Invokes the environment setup script to configure the classpath, then runs the RelationshipsExample main class.

Windows:

runJDXExample.bat

Mac/Linux:

chmod +x runJDXExample.sh   # first time only
./runJDXExample.sh

forward.bat / forward.sh — Schema Generation

Creates (or recreates) the database schema based on the ORM specification in the .jdx file, without running the application.

Windows:

forward -create

Mac/Linux:

chmod +x forward.sh   # first time only
./forward.sh -create

JDXDemo.bat / JDXDemo.sh — JDXDemo GUI

Launches the JDXDemo desktop GUI application, which provides a graphical way to browse and interact with the database using the JDX ORM configuration.

Windows:

JDXDemo.bat

Mac/Linux:

chmod +x JDXDemo.sh   # first time only
./JDXDemo.sh

Getting Started

  1. Set JX_HOME to the root of your JDX ORM SDK installation.
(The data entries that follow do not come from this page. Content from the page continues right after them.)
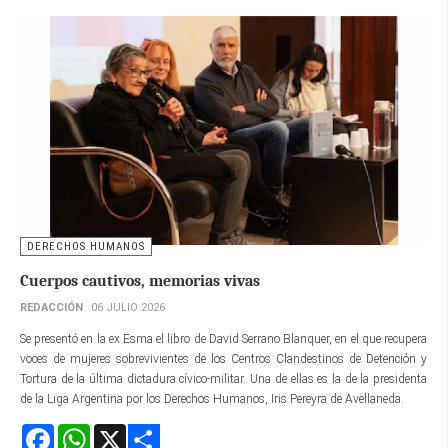
DERECHOS HUMANOS
Cuerpos cautivos, memorias vivas
REDACCIÓN
06 JULIO 2026
Se presentó en la ex Esma el libro de David Serrano Blanquer, en el que recupera
voces de mujeres sobrevivientes de los Centros Clandestinos de Detención y
Tortura de la última dictadura cívico-militar. Una de ellas es la de la presidenta
de la Liga Argentina por los Derechos Humanos, Iris Pereyra de Avellaneda.
Facebook
WhatsApp
X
  2. Configure the database by editing config/relationships_example.jdx:

    • Update JDX_DATABASE with the correct connection URL and credentials.
    • Update JDBC_DRIVER with the appropriate JDBC driver class.
    • Update setEnvironment.bat (Windows) or setEnvironment.sh (Mac/Linux) to include the JDBC driver JAR on the classpath.
  3. Compile the source files:

    compile.cmd          # Windows
    ./compile.sh         # Mac/Linux
  4. Run the sample application:

    runJDXExample.bat    # Windows
    ./runJDXExample.sh   # Mac/Linux

    The application will automatically create the database schema on first run (controlled by the forceCreateSchema flag in RelationshipsExample.java).

Mac/Linux tip: Run chmod +x *.sh once in the project directory to make all shell scripts executable.


Importing into Eclipse

This project can be imported directly into the Eclipse IDE as an existing Java project using File → Import → Existing Projects into Workspace.